God promises us the Holy Spirit to guide us, but seeing a good tongue of fire dancing on someone’s head would be a nice assurance that the Spirit wasn’t just our imagination.  And God promises us forgiveness and love, but it might be a bit more convincing if it were said in a booming God voice as the heavens were ripped open.  It would be nice to have something to cling to and know for sure.  Something to help us when our trust is shot.  


But we don’t choose what God gives us to hold onto.  Abraham didn’t choose a vision of the stars or a flaming sword vision.  He simply had the opportunity to trust what he’d been given. And so do we- we get the choice of clinging to the simple, holy things that God gives us.  
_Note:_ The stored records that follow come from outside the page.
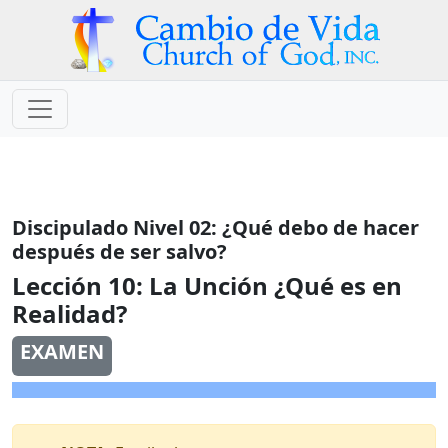
Discipulado Nivel 02: ¿Qué debo de hacer
después de ser salvo?
Lección 10:
La Unción ¿Qué es en
Realidad?
EXAMEN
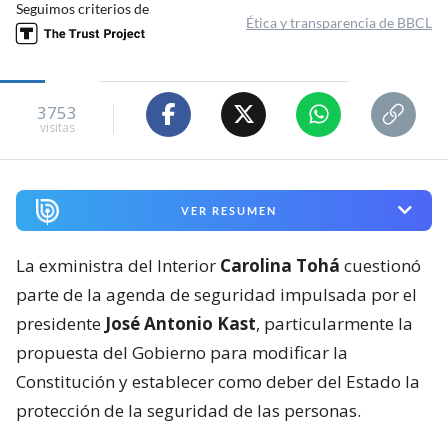
Seguimos criterios de
Ética y transparencia de BBCL
3753
visitas
VER RESUMEN
La exministra del Interior
Carolina Tohá
cuestionó
parte de la agenda de seguridad impulsada por el
presidente
José Antonio Kast
, particularmente la
propuesta del Gobierno para modificar la
Constitución y establecer como deber del Estado la
protección de la seguridad de las personas.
It seems too simple and too churchy and too trite at times, but God gives us water and bread and wine.  Regular things that are signs of God’s greatest promises.  Things so abundant that we’ll run into them over and over again throughout our days.  Things so ordinary and yet so filled with promise that we cling to them for our very life when we are hopeless and questioning.


In baptism, our God called us by name and promised us that we will always be a child of God. Always.  No matter what we do.  God united that promise to the water so that the two would become one.  God chose to use water, something that we touch every day.  God chose something so basic so that every time we wash our hands or jump in the pool or wash the dishes we could feel that reminder of God’s gracious calling of us.  When we cannot trust that we are God’s treasured child because of all the things we’ve done wrong, God invites us to trust the water.  When we cannot trust that God calls us beloved because of how others have rejected us, we can reach out to trust the water.  When we cannot believe that God has a hold on us when things are terrible, we can trace that cross on our foreheads and trust the water.  
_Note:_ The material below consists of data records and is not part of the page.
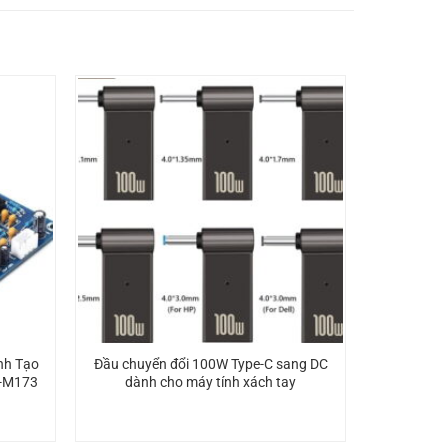
nh Tạo
Đầu chuyển đổi 100W Type-C sang DC
H-M173
dành cho máy tính xách tay
iá
iện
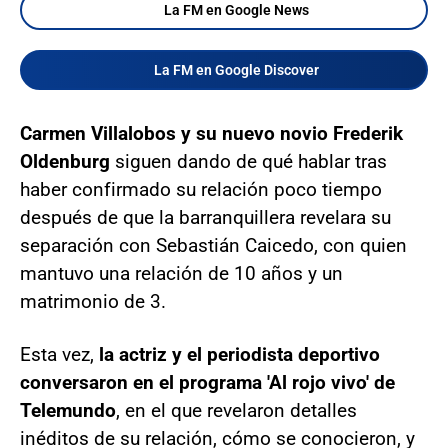
La FM en Google News
La FM en Google Discover
Carmen Villalobos y su nuevo novio Frederik
Oldenburg
siguen dando de qué hablar tras
haber confirmado su relación poco tiempo
después de que la barranquillera revelara su
separación con Sebastián Caicedo, con quien
mantuvo una relación de 10 años y un
matrimonio de 3.
Esta vez,
la actriz y el periodista deportivo
conversaron en el programa 'Al rojo vivo' de
Telemundo
, en el que revelaron detalles
inéditos de su relación, cómo se conocieron, y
And God chose to be connected to the most wonderful of ordinary things- breaking bread and sharing wine and a meal with our brothers and sisters in Christ.  But for all those under 21-folk or those who choose not to drink, Christ can be remembered when we share any other festive drink together- whether it’s sparkling apple juice at the kids’ table at Thanksgiving or Cheerwine with friends from camp.) Christ bound the promise of his presence to a joyful, holy, celebration meal.  To the great goodness of bread and drink.  
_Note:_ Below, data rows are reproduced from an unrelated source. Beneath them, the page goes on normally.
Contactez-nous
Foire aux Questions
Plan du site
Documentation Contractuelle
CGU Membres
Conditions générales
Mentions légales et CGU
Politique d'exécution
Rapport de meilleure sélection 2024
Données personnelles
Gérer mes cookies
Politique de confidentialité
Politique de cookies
So when we are lonely, so lonely that it feels that like no one can fill that emptiness in us, Jesus invites us to hold this bread and know we are in the presence of one that dearly loves us.  And when we are broken and destroyed with guilt, we can feel that grape juice on our throats and trust God’s forgiveness even when we cannot forgive ourselves.  And when life is overwhelming and it seems like too much, we can touch that bread and know that we are invited into a meal and a community and a love that has no end. When we cannot trust the promises alone, we can hold that bread and that cup and feel God’s promises to us.  And as we go about our days, we can touch all bread and drink as a reminder of the joyful meal we share here.  


In this life we will have moments of weakness, we will have times that our faith is slippery and there are far more questions than answers.  But in those moments especially, God comes to us to answer us.  To give us something to hold onto.  It may not be what we would choose to trust in, but it is holy and good.  And it is something that we can cling to to help us trust God’s promises.  So, people of God, I invite you to dare to trust the water.  Trust the bread and drink.  Trust the community that gathers around it.  And dare again to trust the One who is always faithful.